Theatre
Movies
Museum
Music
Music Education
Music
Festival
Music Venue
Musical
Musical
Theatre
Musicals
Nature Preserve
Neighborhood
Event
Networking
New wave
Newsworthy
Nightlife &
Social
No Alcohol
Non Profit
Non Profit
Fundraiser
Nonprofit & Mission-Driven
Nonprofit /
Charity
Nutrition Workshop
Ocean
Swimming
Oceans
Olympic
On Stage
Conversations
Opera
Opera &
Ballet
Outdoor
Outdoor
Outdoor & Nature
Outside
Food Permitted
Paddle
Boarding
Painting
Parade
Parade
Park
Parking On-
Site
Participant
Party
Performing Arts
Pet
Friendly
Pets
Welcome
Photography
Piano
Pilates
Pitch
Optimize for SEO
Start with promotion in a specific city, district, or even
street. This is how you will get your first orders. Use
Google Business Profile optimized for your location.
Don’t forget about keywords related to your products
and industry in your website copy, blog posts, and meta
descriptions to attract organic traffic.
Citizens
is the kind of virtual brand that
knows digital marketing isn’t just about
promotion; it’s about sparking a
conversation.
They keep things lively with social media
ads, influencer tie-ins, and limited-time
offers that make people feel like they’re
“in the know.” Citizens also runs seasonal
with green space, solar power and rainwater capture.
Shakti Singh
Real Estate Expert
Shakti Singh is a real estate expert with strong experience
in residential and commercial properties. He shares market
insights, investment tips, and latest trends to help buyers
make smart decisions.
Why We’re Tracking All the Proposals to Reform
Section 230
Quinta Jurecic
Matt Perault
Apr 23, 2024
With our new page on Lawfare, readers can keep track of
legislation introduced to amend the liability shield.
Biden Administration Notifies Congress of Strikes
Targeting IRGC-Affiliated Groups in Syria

◆ **WHAT YOU HAVE TO DO**
The whole listing is needed again, word for word.

◆ **SOLUTION**
Theatre
Movies
Museum
Music
Music Education
Music
Festival
Music Venue
Musical
Musical
Theatre
Musicals
Nature Preserve
Neighborhood
Event
Networking
New wave
Newsworthy
Nightlife &
Social
No Alcohol
Non Profit
Non Profit
Fundraiser
Nonprofit & Mission-Driven
Nonprofit /
Charity
Nutrition Workshop
Ocean
Swimming
Oceans
Olympic
On Stage
Conversations
Opera
Opera &
Ballet
Outdoor
Outdoor
Outdoor & Nature
Outside
Food Permitted
Paddle
Boarding
Painting
Parade
Parade
Park
Parking On-
Site
Participant
Party
Performing Arts
Pet
Friendly
Pets
Welcome
Photography
Piano
Pilates
Pitch
Optimize for SEO
Start with promotion in a specific city, district, or even
street. This is how you will get your first orders. Use
Google Business Profile optimized for your location.
Don’t forget about keywords related to your products
and industry in your website copy, blog posts, and meta
descriptions to attract organic traffic.
Citizens
is the kind of virtual brand that
knows digital marketing isn’t just about
promotion; it’s about sparking a
conversation.
They keep things lively with social media
ads, influencer tie-ins, and limited-time
offers that make people feel like they’re
“in the know.” Citizens also runs seasonal
with green space, solar power and rainwater capture.
Shakti Singh
Real Estate Expert
Shakti Singh is a real estate expert with strong experience
in residential and commercial properties. He shares market
insights, investment tips, and latest trends to help buyers
make smart decisions.
Why We’re Tracking All the Proposals to Reform
Section 230
Quinta Jurecic
Matt Perault
Apr 23, 2024
With our new page on Lawfare, readers can keep track of
legislation introduced to amend the liability shield.
Biden Administration Notifies Congress of Strikes
Targeting IRGC-Affiliated Groups in Syria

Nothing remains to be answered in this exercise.